* [RECORDS FOR THIS EXERCISE]
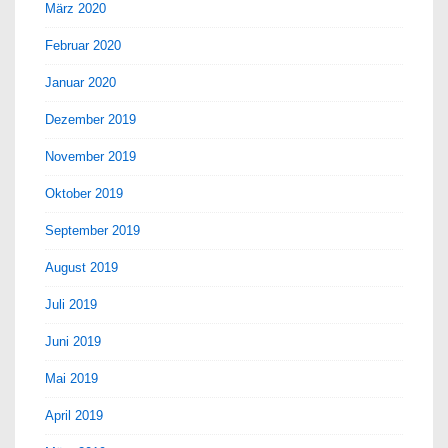
März 2020
Februar 2020
Januar 2020
Dezember 2019
November 2019
Oktober 2019
September 2019
August 2019
Juli 2019
Juni 2019
Mai 2019
April 2019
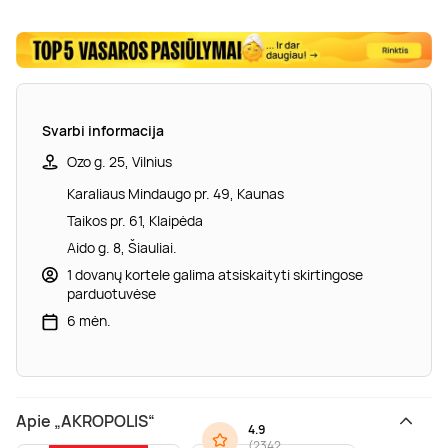
Svarbi informacija
Ozo g. 25, Vilnius
Karaliaus Mindaugo pr. 49, Kaunas
Taikos pr. 61, Klaipėda
Aido g. 8, Šiauliai.
1 dovanų kortele galima atsiskaityti skirtingose
parduotuvėse
6 mėn.
Apie „AKROPOLIS“
4.9
(
2342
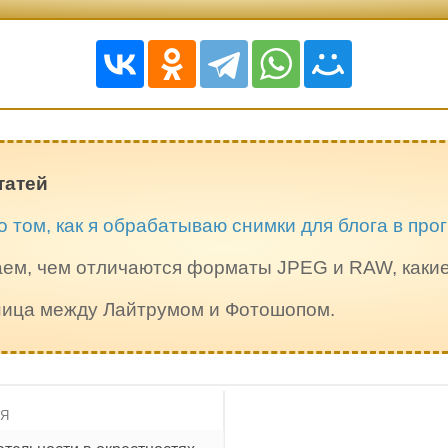
татей
о том, как я обрабатываю снимки для блога в пр
ем, чем отличаются форматы JPEG и RAW, каки
зница между Лайтрумом и Фотошопом.
ИЯ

* [WHAT YOU ARE ASKED TO DO] Could you output every record above exactly as written, leaving out the pictures?

* [SOLUTION]
März 2020
Februar 2020
Januar 2020
Dezember 2019
November 2019
Oktober 2019
September 2019
August 2019
Juli 2019
Juni 2019
Mai 2019
April 2019
Svarbi informacija
Ozo g. 25, Vilnius
Karaliaus Mindaugo pr. 49, Kaunas
Taikos pr. 61, Klaipėda
Aido g. 8, Šiauliai.
1 dovanų kortele galima atsiskaityti skirtingose
parduotuvėse
6 mėn.
Apie „AKROPOLIS“
4.9
(
2342
татей
о том, как я обрабатываю снимки для блога в пр
ем, чем отличаются форматы JPEG и RAW, каки
зница между Лайтрумом и Фотошопом.
ИЯ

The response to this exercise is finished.